The queue pair synchronization level serializes access to a read and write queue pair so that only one of the queue pair's functions can run at a time. Queue pair synchronization still allows concurrency because functions for different queue pairs run in parallel. (A queue pair is also known as a module instance.) For example, assume that the echo driver in Figure 4-1 “Understanding STREAMS/UX MP Support” is configured for queue pair synchronization. STREAMS/UX runs ECHO-A's echo_rput, echo_rsrv, echo_wput, and echo_wsrv one at a time. In other words, STREAMS/UX does not execute any of ECHO-A's echo driver functions concurrently, nor will STREAMS/UX run any of ECHO-B's echo driver functions in parallel. However, STREAMS/UX can run an ECHO-A function at the same time as an ECHO-B function. Also, any of ECHO-A's functions can run in parallel with DLPI-A or SAD-A routines. If a module uses queue pair synchronization, a queue pair's functions run one at a time and can share data.

The module synchronization level serializes access to all of a module's queue pairs or instances. STREAMS/UX runs only one function at a time for all of a module's queue pairs. However, STREAMS/UX runs functions for different modules in parallel. Modules are different if they have different master file entries. For example, timod and tirdwr are different modules. Assume that the echo driver in Figure 4-1 “Understanding STREAMS/UX MP Support” is configured for module synchronization. STREAMS/UX does not run echo driver functions in ECHO-A and ECHO-B in parallel.

However, STREAMS/UX can run an echo driver function at the same time as dlpi or a sad driver function. Because STREAMS/UX allows only one function for all of a module's queue pairs to run at a time, the module's queue pairs can share data.

The elsewhere synchronization level serializes a group of different modules. STREAMS/UX runs only one function at a time for the group of modules. STREAMS/UX runs functions in different groups concurrently. Suppose the echo and dlpi drivers in Figure 4-1 “Understanding STREAMS/UX MP Support” are configured to be members of an elsewhere synchronization group. Also, assume the sad driver is configured to be in a different elsewhere group. Only one driver function in ECHO-A, ECHO-B and DLPI-A can run at a time. However, a function in ECHO-A, ECHO-B or DLPI-A can run in parallel with a function in SAD-A. Also, a function in ECHO-A, ECHO-B or DLPI-A can run at the same time as a function in a module which uses a different synchronization level than elsewhere. The modules in a group can share data.

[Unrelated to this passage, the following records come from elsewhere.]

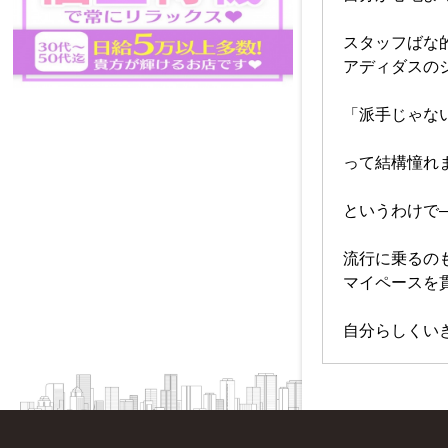
スタッフばな
アディダスの
「派手じゃな
って結構憧れ
というわけで
流行に乗るの
マイペースを
自分らしくいき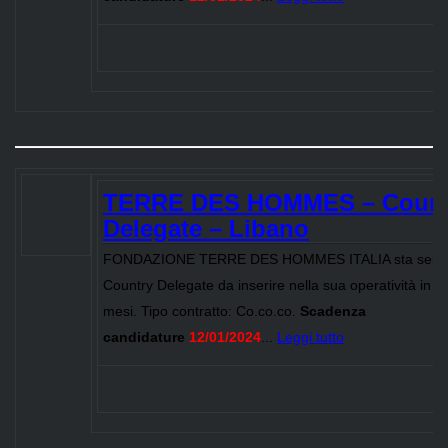
TERRE DES HOMMES – Count
Delegate – Libano
FONDAZIONE TERRE DES HOMMES ITALIA sta selez
Country Delegate da inserire nella sua operatività in 
mesi. Tipo contratto: Co.co.co.
Scadenza
candidature
12/01/2024
...
Leggi tutto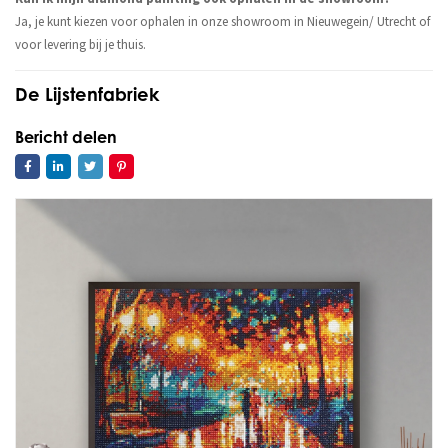
Ja, je kunt kiezen voor ophalen in onze showroom in Nieuwegein/ Utrecht of
voor levering bij je thuis.
De Lijstenfabriek
Bericht delen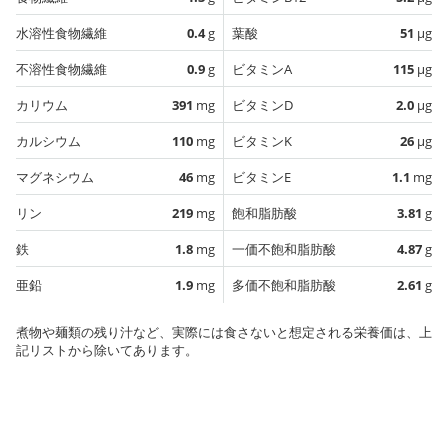
水溶性食物繊維
0.4
g
葉酸
51
µg
不溶性食物繊維
0.9
g
ビタミンA
115
µg
カリウム
391
mg
ビタミンD
2.0
µg
カルシウム
110
mg
ビタミンK
26
µg
マグネシウム
46
mg
ビタミンE
1.1
mg
リン
219
mg
飽和脂肪酸
3.81
g
鉄
1.8
mg
一価不飽和脂肪酸
4.87
g
亜鉛
1.9
mg
多価不飽和脂肪酸
2.61
g
煮物や麺類の残り汁など、実際には食さないと想定される栄養価は、上
記リストから除いてあります。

The global synchronization level does not provide parallelism within STREAMS/UX. Only one module out of those configured for global synchronization can run at a time. Suppose that in Figure 4-1 “Understanding STREAMS/UX MP Support”, the echo, dlpi and sad drivers use global synchronization. Only one driver function in ECHO-A, ECHO-B, DLPI-A and SAD-A can run at a time. However, one of these drivers could run in parallel with a module configured for a synchronization level other than global. All modules configured with global synchronization can share data.

The STREAMS/UX synchronization levels also apply to open and close. For example, if a module is configured for queue pair synchronization, none of the put or service routines for the queue pair can run at the same time as the queue pair's open or close. Also, open cannot run at the same time as close. The least amount of protection that STREAMS/UX provides for opens and closes is queue pair. Even if a module is configured with queue synchronization, it will run as if it were configured with queue pair synchronization during opens and closes.

STREAMS/UX provides additional protection for opens and closes. STREAMS/UX executes only one open or close across all streams at a time. For example in Figure 4-1 “Understanding STREAMS/UX MP Support”, if STREAMS/UX is executing the ECHO-A echo driver's open routine, the DLPI-A dlpi open cannot run nor can any other module's or driver's open or close. An exception to this occurs if an open or close sleeps. When this happens, other opens and closes can occur. An open or close function that sleeps may need to use a spinlock together with the get_sleep_lock, SV_WAIT or SV_WAIT_SIG utilities to prevent missing wakeups. These utilities are described in the "HP-UX Modifications to STREAMS/UX Utilities" section in Chapter 3. Also, SV_WAIT and SV_WAIT_SIG are discussed in the SVR4.2 Driver manual.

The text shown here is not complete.